Assistant principal Kari Schwietering said the incident and investigation occurred according to policy.

“From a school standpoint, we certainly follow through in the ways that we would anytime there’s an incident in our school,” Schwietering said. “So we pulled in students, we had multiple conversations. We pulled in staff and talked with staff. We looked to video and investigated the situation.”

Thompson said administrators classified the hijab incident as an “incident at the high school,” instead of a human rights violation. According to Section/File 413 such a violation would include religious, racial or sexual harassment or violence.

“It was investigated, as you know, but it wasn’t determined to have racial, religious motivated action,” Thompson said.

Section/File 413 describes religious violence as “a physical act of aggression or assault upon another group of individuals because of, or in a manner reasonably related to, religion.”

The freshman involved in the incident said she felt the incident was reasonably related to religion.

Hooper said incidences involving hijabs are religiously based.

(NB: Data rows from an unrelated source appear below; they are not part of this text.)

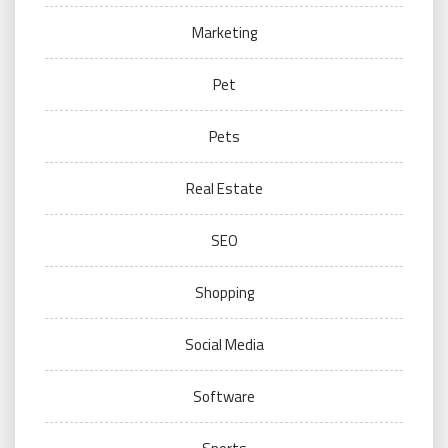
Marketing
Pet
Pets
Real Estate
SEO
Shopping
Social Media
Software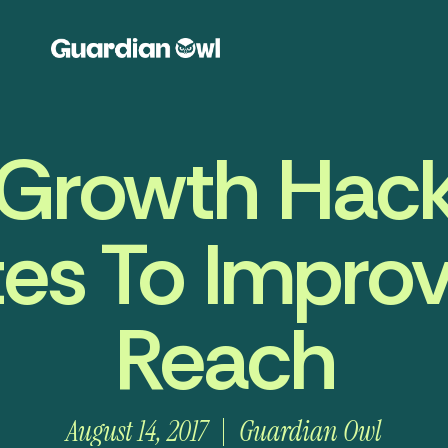
Growth Hack
ates To Impr
Reach
August 14, 2017
Guardian Owl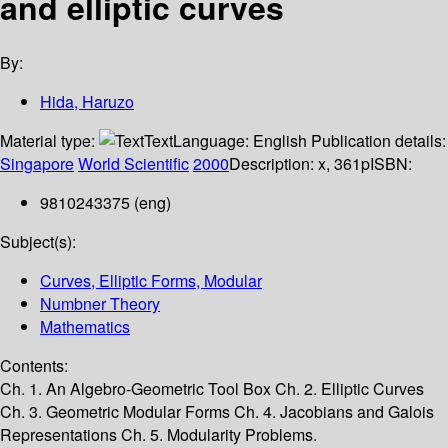
and elliptic curves
By:
Hida, Haruzo
Material type:
Text
Language:
English
Publication details:
Singapore
World Scientific
2000
Description:
x, 361p
ISBN:
9810243375 (eng)
Subject(s):
Curves, Elliptic Forms, Modular
Numbner Theory
Mathematics
Contents:
Ch. 1. An Algebro-Geometric Tool Box Ch. 2. Elliptic Curves
Ch. 3. Geometric Modular Forms Ch. 4. Jacobians and Galois
Representations Ch. 5. Modularity Problems.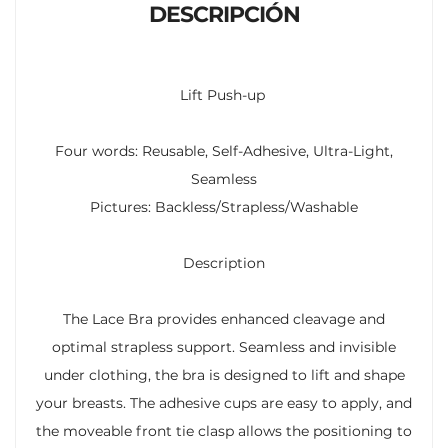
DESCRIPCIÓN
Lift Push-up
Four words: Reusable, Self-Adhesive, Ultra-Light,
Seamless
Pictures: Backless/Strapless/Washable
Description
The Lace Bra provides enhanced cleavage and
optimal strapless support. Seamless and invisible
under clothing, the bra is designed to lift and shape
your breasts. The adhesive cups are easy to apply, and
the moveable front tie clasp allows the positioning to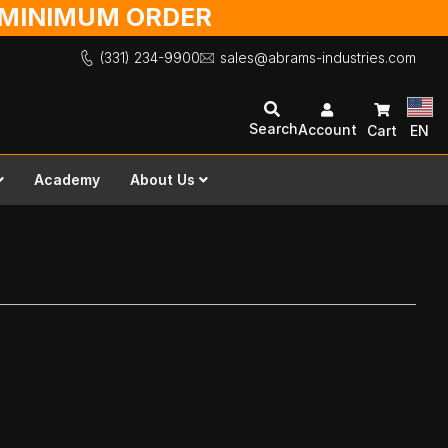
O MINIMUM ORDER
(331) 234-9900
sales@abrams-industries.com
Search
Account
Cart
EN
Academy
About Us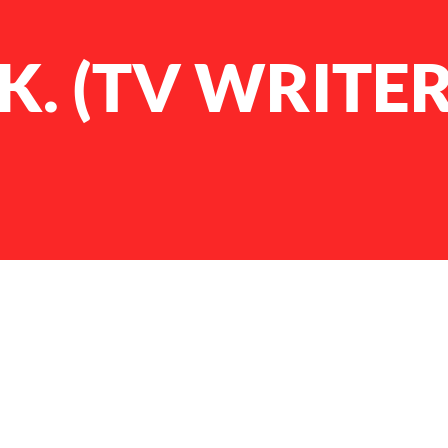
.K. (TV WRITER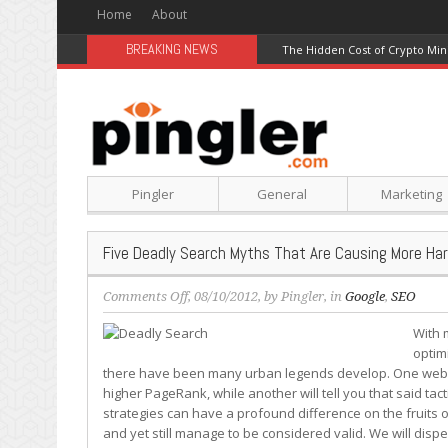
Home
About
BREAKING NEWS
The Hidden Cost of Crypto Min
Pingler
General
Marketing
Five Deadly Search Myths That Are Causing More H
on
Comments Off
, 08/10/2012, by
Pingler
, in
Google
,
SEO
Five
With 
Deadly
optimi
Search
there have been many urban legends develop. One webma
Myths
higher PageRank, while another will tell you that said tac
That
strategies can have a profound difference on the fruits o
Are
and yet still manage to be considered valid. We will disp
Causing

“Generally (any altercation) that involves a headscarf or references to terrorists or things like that, I mean it’s pretty clear what the source of bias is. If those elements go into it, then of course (it’s religious),” Hooper said.

However, Thompson said the school did not categorize the incident before investigation.

Thompson later said the incident’s classification should occur before a formal investigation into any altercation.

“I believe (a classification of the incident) should have happened immediately at the start,” Thompson said. “It’s not a secondary investigation or a second step, in my understanding.”

Thompson said a human rights officer was excluded from the investigation after it was determined not to be a human rights violation.

“I don’t believe (the human rights officer was involved) because I believe that the investigation deemed that this wasn’t a human rights violation,” Thompson said.

Thompson, in a Dec. 2 interview, acknowledged the high school failed to adhere to this component of Section/File 413 “Harassment and Violence.”

“My understanding is that the name (of the human rights officer) is not posted as of right now, and so we need to do that,” Thompson said.

Thompson named district director of human resources Richard Kreyer as the human rights officer.

Echo will continue to investigate the recent incidents at Park, both alleged and confirmed, and will continue to follow events as more information becomes available.

All information reflected in this article was confirmed as of Dec. 7.